The reasons why I feel this type of email is harmful

  1. It isn’t addressed to anyone (this gives you a clue that they have just spammed an entire network)
  2. How can they possibly investigate your website and the potential keywords. Especially as we’ve worked out that this email has been sent to thousands of people.
  3. Good SEO/SEM firms do not advertise in this way and here is why…
  • It’s simply not ethical for an SEO company to work with more than one client in a specific industry.
  • It’s simply not possible to scale a business to deal with that many prospects and effectively evaluate opportunities.

No Two SEO Strategies Are The Same

Once a business approaches an SEO company, a review (almost a due diligence project) needs to take place for the following reasons…
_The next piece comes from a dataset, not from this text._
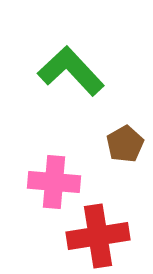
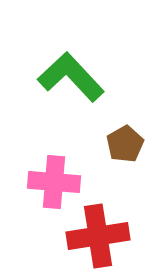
green L-shape: moved 6 px down
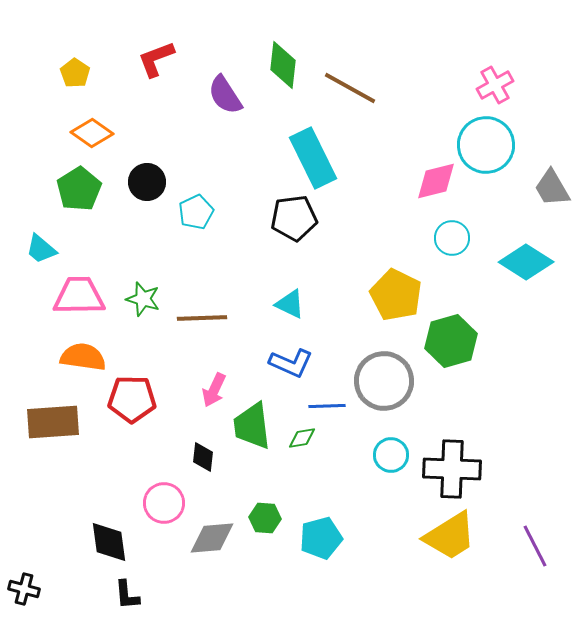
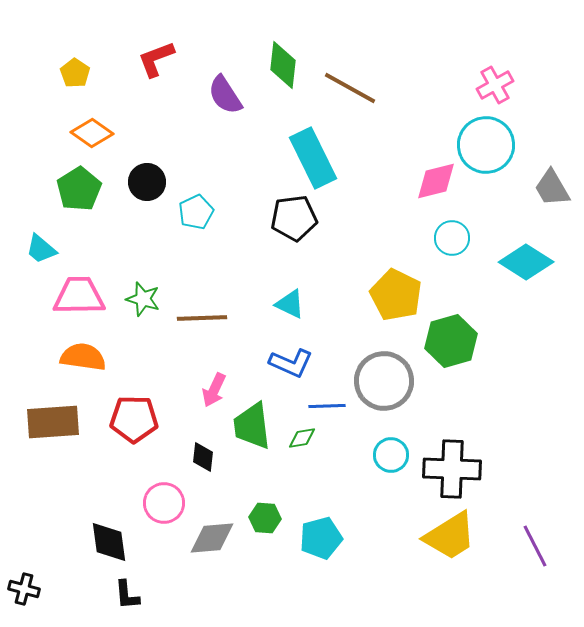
red pentagon at (132, 399): moved 2 px right, 20 px down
  1.  Can you work in this area? Do you have the expertise? Is it ethical? Do you already have a client in this space?
  2.  You need to establish a base level of current activities.
  3.  Is it possible with a reasonable budget to get those identified positions

A responsible SEO company will evaluate…

  • Competitiveness of keywords.
  • Other competing companies.
  • A basic breakdown of what need to change or adapt.
  • Internal resource and departments involved in the web property.
  • Is their potential for a good ROI (return on investment)?

Return on investment is key when dealing with clients

If the level of investment in SEO, website changes and social strategies isn’t proportional to estimated traffic, conversions, profit margins and eventually scale-ability…  then it’s a no go!

e.g. The simple economic formula

If you make money by selling in volume ‘stack high and keep it cheap’ and search volumes are low, then it may not make business sense.

Acceptable Prospect

  • High Value Product/Service
  • Proportionally Good Search Volumes
  • Low Or Medium Keyword Competition

Difficult Proposition

  • Low Value Product/Service or Poor Margins
  • Low Search Volumes
  • Medium To High Competition

Most sites fall in-between and therefore a robust research piece should be your first port of call.

Conclusion

The inadequacies in such a poorly researched email wouldn’t fool anyone in the industry. On closer inspection this company hasn’t got a website that relates to the email address sent. Therefore, anybody who conducts a little research won’t be drawn in.

Unfortunately some SME’S will be fooled! Either way, the SEO industries credibility is under-threat as these type of emails are becoming more common.